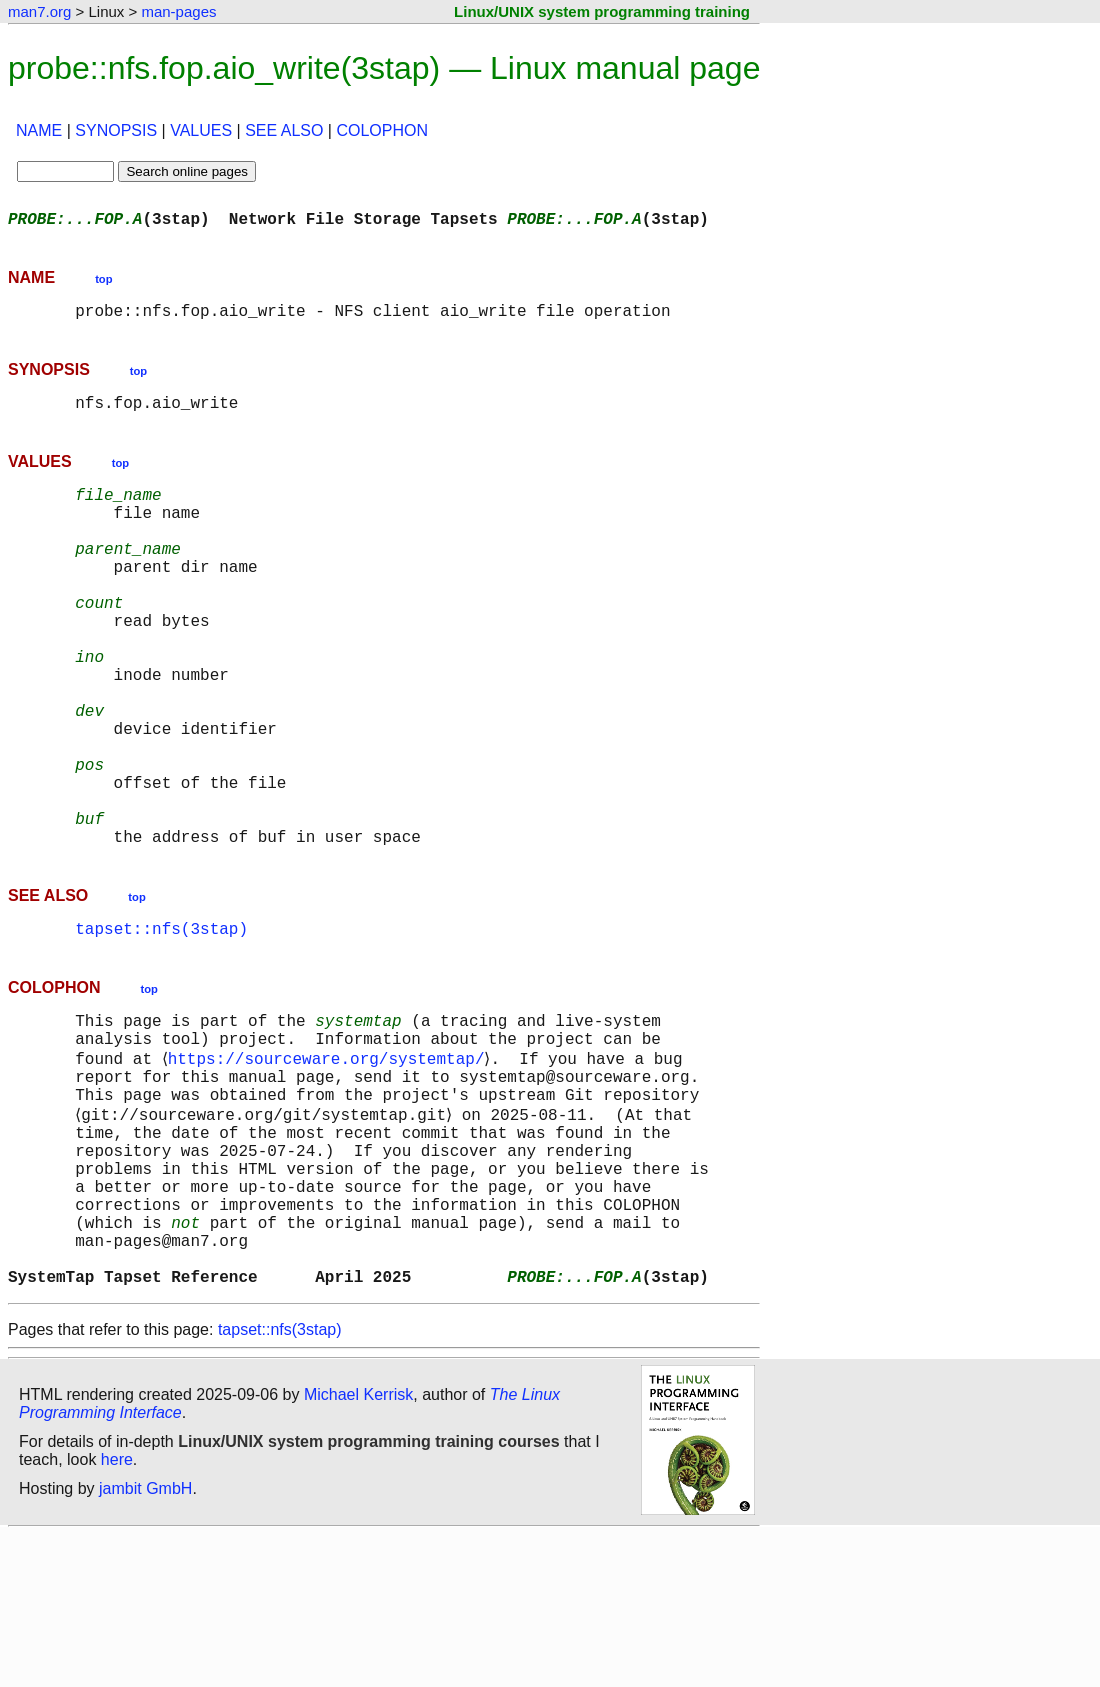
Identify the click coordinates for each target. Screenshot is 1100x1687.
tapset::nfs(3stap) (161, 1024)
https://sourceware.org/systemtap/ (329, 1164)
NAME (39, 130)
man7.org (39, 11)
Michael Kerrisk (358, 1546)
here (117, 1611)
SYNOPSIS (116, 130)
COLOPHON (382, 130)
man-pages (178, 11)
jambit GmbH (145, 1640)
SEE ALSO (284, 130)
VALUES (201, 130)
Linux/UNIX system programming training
- - -
From the "VALUES (201, 130)" line to the close of the listing, restate each line word for word.

EXERCISE RESPONSE |
VALUES (201, 130)
Linux/UNIX system programming training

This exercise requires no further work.